CMS had to grapple with a lot of thorny issues in the final rule.  Some of the issues that I had my eyes on for clients were:

  • What constitutes a “bona-fide service fee” paid from a manufacturer to another entity? When can it be excluded from AMP?
    • Answer: When it is (1) paid by the manufacturer to an entity; (2) that represents fair market value for a bona-fide, itemized service; (3) that is actually performed on behalf of the manufacturer that the manufacturer would have otherwise had to perform for himself; (4) that is not passed on, in whole or in part, to a client or customer of the entity, regardless of whether they take title to the drug.
  • When is a drug used as part of a bundled service exempt from rebates?
    • Answer: When the drug is used incident to a bundled service (such as an outpatient hospital procedure) and not paid for separately.
  • When is a drug that is a “line extension” of the original drug subject to the CPI penalty?
    • Answer: CMS has decided to defer a decision on this question.  But, when a manufacturer is distributing a drug that was acquired from another manufacturer, CMS has said that the new manufacturer can re-set the base AMP for the drug as long as there is no corporate relationship between the two manufacturers.
  • How do manufacturer coupons, voucher programs, drug discount programs, refund/rebate programs and patient assistance programs affect AMP?
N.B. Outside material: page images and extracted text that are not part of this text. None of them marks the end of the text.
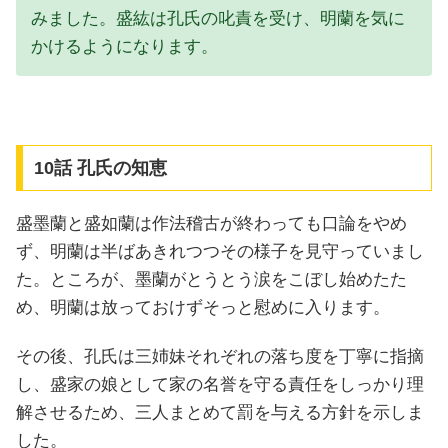
みました。盛紘は孔氏の叱責を受け、明蘭を気に
かけるようになります。
10話 孔氏の知恵
盛墨蘭と盛如蘭は作法稽古が終わっても口論をやめ
ず、明蘭は半ばあきれつつその様子を見守っていまし
た。ところが、墨蘭がとうとう涙をこぼし始めたた
め、明蘭は放っておけずそっと慰めに入ります。
その後、孔氏は三姉妹それぞれの落ち度を丁寧に指摘
し、盛家の娘として家の名誉を守る責任をしっかり理
解させるため、三人まとめて罰を与える方針を示しま
した。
    • Answer: In general, they don’t, as long as the benefit goes directly and entirely to the patient, and the pharmacy dispensing the drug (or any other entity) does not receive a price concession.
  • To what extent do CMS regulations or policies prevent pharmaceutical manufacturers from entering into value based purchasing arrangements?
    • Answer: CMS acknowledges that this may be an issue and the agency states that they are considering further guidance in the area.
  • How do manufacturers ensure that they don’t have to pay twice when a drug is dispensed to a Medicaid beneficiary from a 340B pharmacy?
    • Answer: “Double dipping” is prohibited.  States need to have policies in effect to ensure that they don’t claim a rebate on a drug dispensed via a 340B pharmacy.  This issue is especially important now that rebates are owed on drugs dispensed to Medicaid managed care enrollees.

My take is that CMS staff did an amazing job with this rule.  Not all of my clients are happy and not all of my clients’ questions got answered.  But reading this rule, one comes away with the perception that CMS staff took a great deal of time and care to analyze every comment that they received and tried to respond thoughtfully to each one.